Details of the four algorithms:

1.Tari RandomX Merge Mining

  • Algorithm: RandomX
  • Hardware: CPU
  • Algorithm Explanation: RandomX is a mining algorithm optimized specifically for the CPUs of general-purpose computers. It has been adopted by Monero (XMR). Its design philosophy is to resist ASICs (application-specific integrated circuits) and FPGAs (field-programmable gate arrays), enabling ordinary people to effectively participate in mining using household computer CPUs. It achieves this by randomly executing multiple types of computations to simulate general-purpose computing, making ASIC chips designed solely for hash computation unprofitable.
  • Target Group: Monero miners using CPUs
  • PS: Merge Mining: Allows miners to mine one primary cryptocurrency (in this case, Monero) while, with almost no additional computing power, simultaneously mining another cryptocurrency (in this case, Tari). When miners mine Monero, their computing power is also used to validate transactions and blocks on the Tari network.

2.Tari RandomX Mining

  • Algorithm: RandomX
  • Hardware: CPU
  • Algorithm Explanation: Uses the same algorithm as merge mining, RandomX.
  • Target Group: Users with CPUs (desktops, laptops), even if they are not mining Monero.

3.SHA-3x Algorithm

  • Algorithm: SHA-3x
  • Hardware: ASIC and FPGA
  • Algorithm Explanation: SHA-3x is a specific implementation or variant of the standard SHA-3 algorithm. SHA-3 is a set of cryptographic hash function standards certified by the U.S. National Institute of Standards and Technology (NIST). It is well known for its high security and efficiency.
  • Target Group: ASIC/FPGA miners with SHA-3 algorithm capability

4.Cuckaroo29 (C29) Algorithm

  • Algorithm: Cuckaroo29 (C29)
  • Hardware: GPU
  • Explanation: Cuckaroo29 is a specific parameter version based on the “Cuckoo Cycle” algorithm. This algorithm is completely different from other hash computation algorithms. It is primarily a graph theory problem, involving finding specific cycle structures within a very large graph.
  • Target Group: Miners with graphics cards (GPUs)

Outlook

Tari, built by the Monero core team, stands as one of the few global blockchain protocols combining top-tier privacy features with high-performance Layer 2 scalability.

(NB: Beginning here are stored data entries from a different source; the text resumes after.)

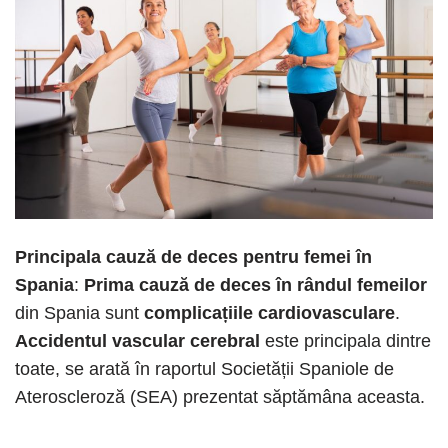
Principala cauză de deces pentru femei în
Spania
:
Prima cauză de deces în rândul femeilor
din Spania sunt
complicațiile cardiovasculare
.
Accidentul vascular cerebral
este principala dintre
toate, se arată în raportul Societății Spaniole de
Ateroscleroză (SEA) prezentat săptămâna aceasta.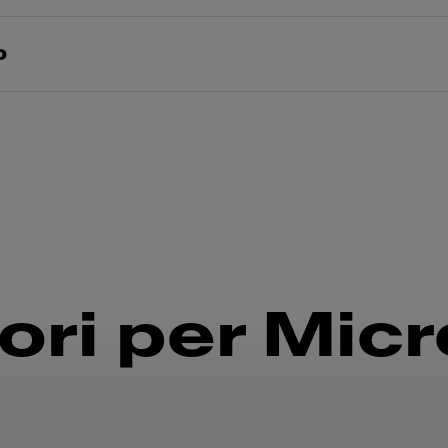
o
ori per Mic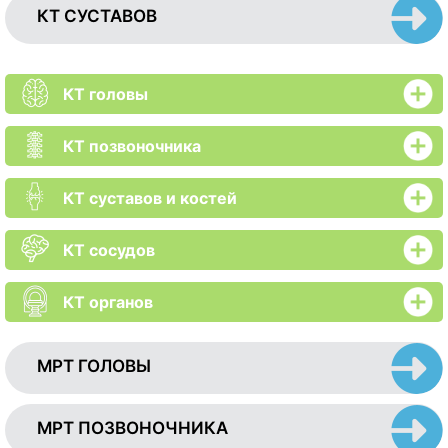
КТ СУСТАВОВ
КТ головы
КТ позвоночника
КТ суставов и костей
КТ сосудов
КТ органов
МРТ ГОЛОВЫ
МРТ ПОЗВОНОЧНИКА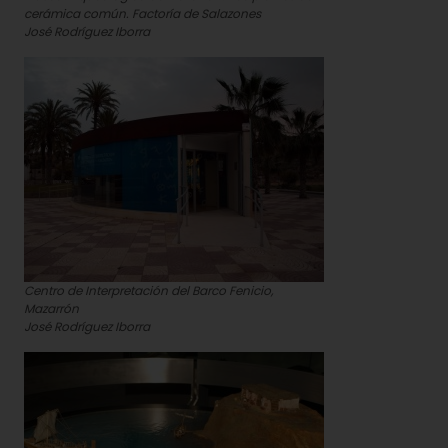
cerámica común. Factoría de Salazones
José Rodríguez Iborra
Centro de Interpretación del Barco Fenicio,
Mazarrón
José Rodríguez Iborra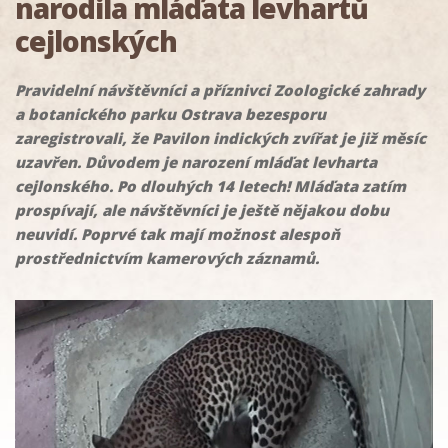
narodila mláďata levhartů
cejlonských
Pravidelní návštěvníci a příznivci Zoologické zahrady
a botanického parku Ostrava bezesporu
zaregistrovali, že Pavilon indických zvířat je již měsíc
uzavřen. Důvodem je narození mláďat levharta
cejlonského. Po dlouhých 14 letech! Mláďata zatím
prospívají, ale návštěvníci je ještě nějakou dobu
neuvidí. Poprvé tak mají možnost alespoň
prostřednictvím kamerových záznamů.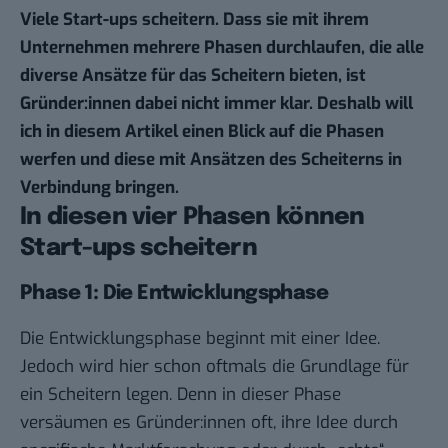
Viele Start-ups scheitern. Dass sie mit ihrem
Unternehmen mehrere Phasen durchlaufen, die alle
diverse Ansätze für das Scheitern bieten, ist
Gründer:innen dabei nicht immer klar. Deshalb will
ich in diesem Artikel einen Blick auf die Phasen
werfen und diese mit Ansätzen des Scheiterns in
Verbindung bringen.
In diesen vier Phasen können
Start-ups scheitern
Phase 1: Die Entwicklungsphase
Die Entwicklungsphase beginnt mit einer Idee.
Jedoch wird hier schon oftmals die Grundlage für
ein Scheitern legen. Denn in dieser Phase
versäumen es Gründer:innen oft, ihre Idee durch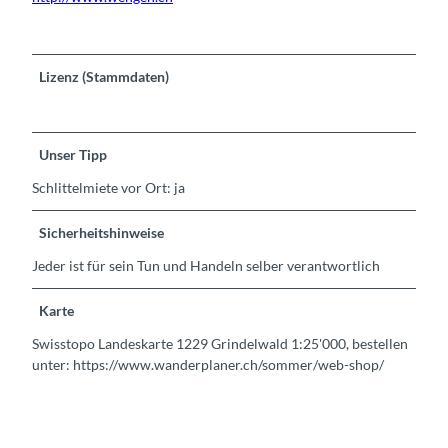
Lizenz (Stammdaten)
Unser Tipp
Schlittelmiete vor Ort: ja
Sicherheitshinweise
Jeder ist für sein Tun und Handeln selber verantwortlich
Karte
Swisstopo Landeskarte 1229 Grindelwald 1:25'000, bestellen
unter: https://www.wanderplaner.ch/sommer/web-shop/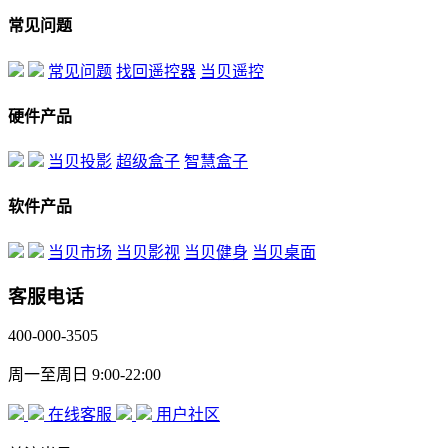
常见问题
常见问题
找回遥控器
当贝遥控
硬件产品
当贝投影
超级盒子
智慧盒子
软件产品
当贝市场
当贝影视
当贝健身
当贝桌面
客服电话
400-000-3505
周一至周日 9:00-22:00
在线客服
用户社区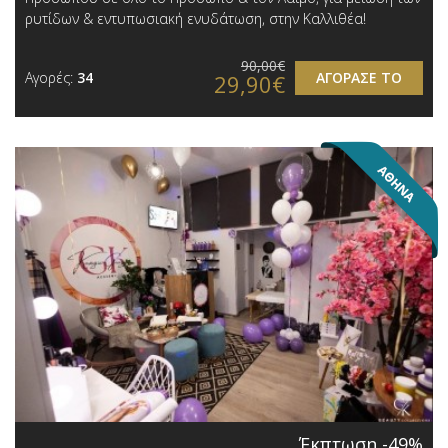
ρυτίδων & εντυπωσιακή ενυδάτωση, στην Καλλιθέα!
90,00€
Αγορές:
34
ΑΓΟΡΑΣΕ ΤΟ
29,90€
Έκπτωση -49%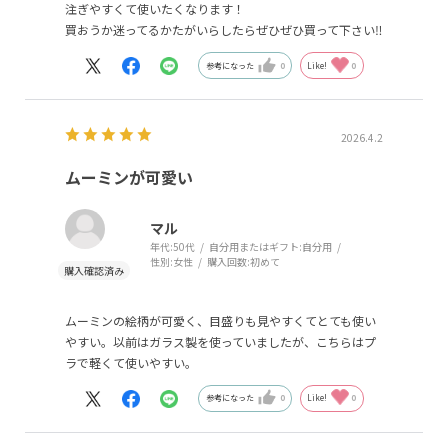
注ぎやすくて使いたくなります！
買おうか迷ってるかたがいらしたらぜひぜひ買って下さい‼︎
参考になった
0
Like!
0
2026.4.2
ムーミンが可愛い
マル
年代:
50代
自分用またはギフト:
自分用
性別:
女性
購入回数:
初めて
ムーミンの絵柄が可愛く、目盛りも見やすくてとても使い
やすい。以前はガラス製を使っていましたが、こちらはプ
ラで軽くて使いやすい。
参考になった
0
Like!
0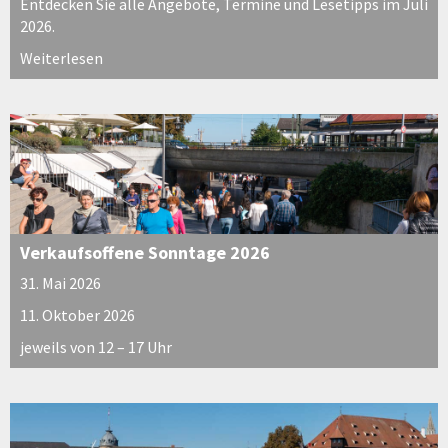
Entdecken Sie alle Angebote, Termine und Lesetipps im Juli
2026.
Weiterlesen
Verkaufsoffene Sonntage 2026
31. Mai 2026
11. Oktober 2026
jeweils von 12 – 17 Uhr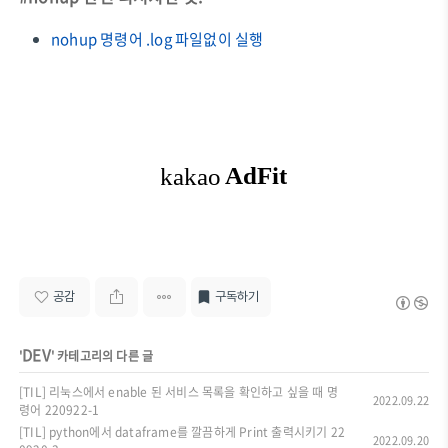
nohup 명령어 .log 파일없이 실행
공감
구독하기
DEV
'
' 카테고리의 다른 글
[TIL] 리눅스에서 enable 된 서비스 목록을 확인하고 싶을 때 명
2022.09.22
령어 220922-1
[TIL] python에서 dataframe를 깔끔하게 Print 출력시키기 22
2022.09.20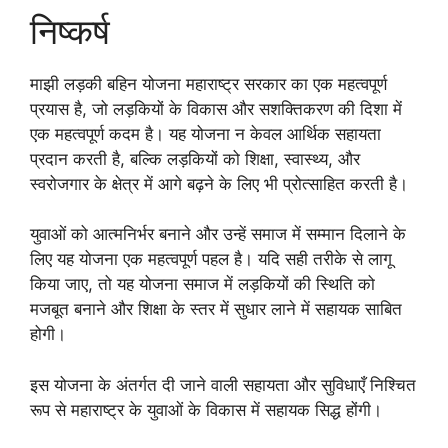
निष्कर्ष
माझी लड़की बहिन योजना महाराष्ट्र सरकार का एक महत्वपूर्ण
प्रयास है, जो लड़कियों के विकास और सशक्तिकरण की दिशा में
एक महत्वपूर्ण कदम है। यह योजना न केवल आर्थिक सहायता
प्रदान करती है, बल्कि लड़कियों को शिक्षा, स्वास्थ्य, और
स्वरोजगार के क्षेत्र में आगे बढ़ने के लिए भी प्रोत्साहित करती है।
युवाओं को आत्मनिर्भर बनाने और उन्हें समाज में सम्मान दिलाने के
लिए यह योजना एक महत्वपूर्ण पहल है। यदि सही तरीके से लागू
किया जाए, तो यह योजना समाज में लड़कियों की स्थिति को
मजबूत बनाने और शिक्षा के स्तर में सुधार लाने में सहायक साबित
होगी।
इस योजना के अंतर्गत दी जाने वाली सहायता और सुविधाएँ निश्चित
रूप से महाराष्ट्र के युवाओं के विकास में सहायक सिद्ध होंगी।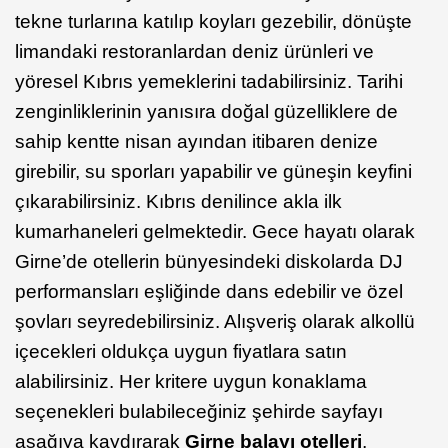
tekne turlarına katılıp koyları gezebilir, dönüşte
limandaki restoranlardan deniz ürünleri ve
yöresel Kıbrıs yemeklerini tadabilirsiniz. Tarihi
zenginliklerinin yanısıra doğal güzelliklere de
sahip kentte nisan ayından itibaren denize
girebilir, su sporları yapabilir ve güneşin keyfini
çıkarabilirsiniz. Kıbrıs denilince akla ilk
kumarhaneleri gelmektedir. Gece hayatı olarak
Girne’de otellerin bünyesindeki diskolarda DJ
performansları eşliğinde dans edebilir ve özel
şovları seyredebilirsiniz. Alışveriş olarak alkollü
içecekleri oldukça uygun fiyatlara satın
alabilirsiniz. Her kritere uygun konaklama
seçenekleri bulabileceğiniz şehirde sayfayı
aşağıya kaydırarak
Girne balayı otelleri
,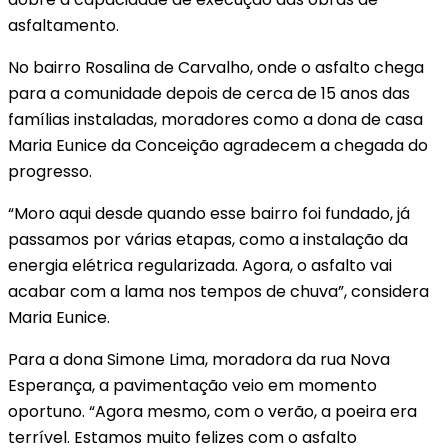
asfaltamento.
No bairro Rosalina de Carvalho, onde o asfalto chega
para a comunidade depois de cerca de 15 anos das
famílias instaladas, moradores como a dona de casa
Maria Eunice da Conceição agradecem a chegada do
progresso.
“Moro aqui desde quando esse bairro foi fundado, já
passamos por várias etapas, como a instalação da
energia elétrica regularizada. Agora, o asfalto vai
acabar com a lama nos tempos de chuva”, considera
Maria Eunice.
Para a dona Simone Lima, moradora da rua Nova
Esperança, a pavimentação veio em momento
oportuno. “Agora mesmo, com o verão, a poeira era
terrível. Estamos muito felizes com o asfalto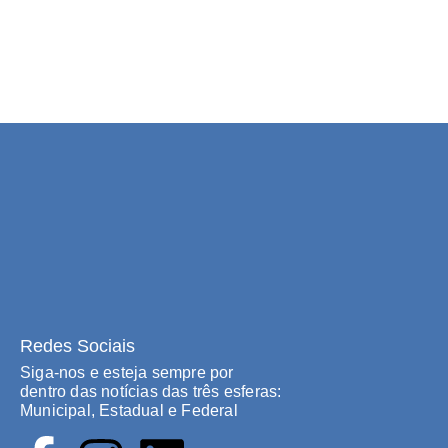
Redes Sociais
Siga-nos e esteja sempre por
dentro das notícias das três esferas:
Municipal, Estadual e Federal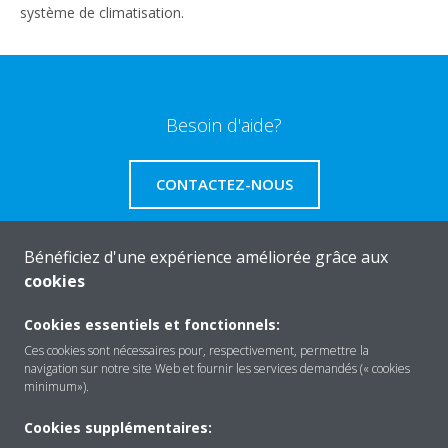
système de climatisation.
Besoin d'aide?
CONTACTEZ-NOUS
Bénéficiez d'une expérience améliorée grâce aux
cookies
A propos de Daikin
Cookies essentiels et fonctionnels:
Ces cookies sont nécessaires pour, respectivement, permettre la
navigation sur notre site Web et fournir les services demandés (« cookies
Solutions
minimum»).
Cookies supplémentaires: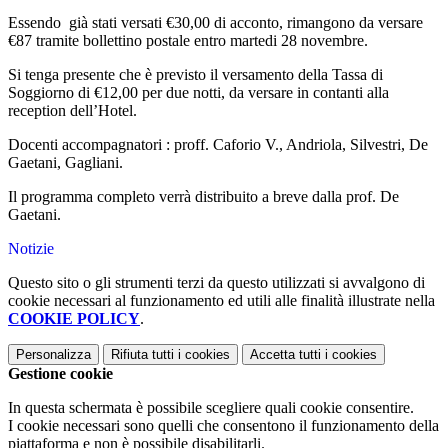
Essendo già stati versati €30,00 di acconto, rimangono da versare
€87 tramite bollettino postale entro martedi 28 novembre.
Si tenga presente che è previsto il versamento della Tassa di
Soggiorno di €12,00 per due notti, da versare in contanti alla
reception dell’Hotel.
Docenti accompagnatori : proff. Caforio V., Andriola, Silvestri, De
Gaetani, Gagliani.
Il programma completo verrà distribuito a breve dalla prof. De
Gaetani.
Notizie
Questo sito o gli strumenti terzi da questo utilizzati si avvalgono di
cookie necessari al funzionamento ed utili alle finalità illustrate nella
COOKIE POLICY
.
Personalizza
Rifiuta tutti
i cookies
Accetta tutti
i cookies
Gestione cookie
In questa schermata è possibile scegliere quali cookie consentire.
I cookie necessari sono quelli che consentono il funzionamento della
piattaforma e non è possibile disabilitarli.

Its “privacy-first L1 + scalable L2” architecture offers a much-needed one-stop platform for the development and operation of privacy applications in Web3. Tari not only inherits Monero’s security and privacy DNA but also, through its innovative economic model and dual-layer design, lays a solid technical foundation for unlocking the future of digital assets and Web3 privacy applications, boasting enormous future growth potential.